OK, this is just a kid's movie: Ice Age: Dawn of the Dinosaurs.
Of course, the dinosaurs lived about 64 million years before the really famous ice ages, and ice ages and dinosaurs don't necessarily have a lot of overlap.
Anyway, films like this are bound to screw up kid's notions of what happened when. I mean, my 4-yr old nephew sucks down information like a Hummer consumes gas, and (and this is a bit scary) he doesn't miss much. So this movie is bound to confuse him, until his obsessed uncle comes along and tries to set him straight, which no doubt probably confuses him even more.
Although I did teach him to add small integers.
Heck, I was confused until about 12th grade because some idiot teacher in the 7th grade said that pi was equal to 22/7. I'm sure he or she, the first time they mentioned it, said it was an approximation, but you can only do so many substitutions for it on the blackboard before you ruin even semi-smart people.
This movie will not help with American's scientific literary, which is already killing us.

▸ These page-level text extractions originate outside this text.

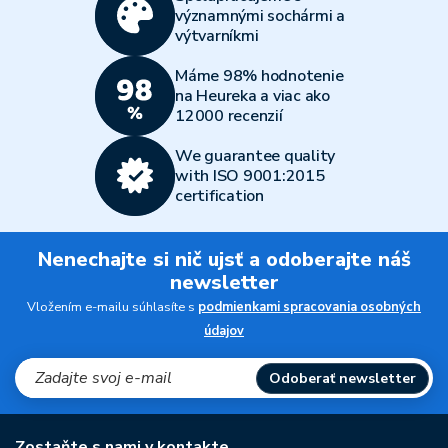
významnými sochármi a
výtvarníkmi
Máme 98% hodnotenie
na Heureka a viac ako
12000 recenzií
We guarantee quality
with ISO 9001:2015
certification
Nenechajte si nič ujsť a odoberajte náš
newsletter
Vložením e-mailu súhlasíte s
podmienkami spracovania osobných
údajov
Odoberať newsletter
Zostaňte s nami v kontakte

PS: And now that I think about it, why were there so few ice ages before about a million years ago? Orbital factors?
3 comments:
The short version is that the orbital cycles can't drive glacial cycles unless CO2 drops low enough for ice sheets to form.
What Steve said.
The Wikipedia article has links to most of the important papers in the References section:
http://en.wikipedia.org/wiki/Ice_age#References
steve,
you are an idiot. unless co2 levels get low enough.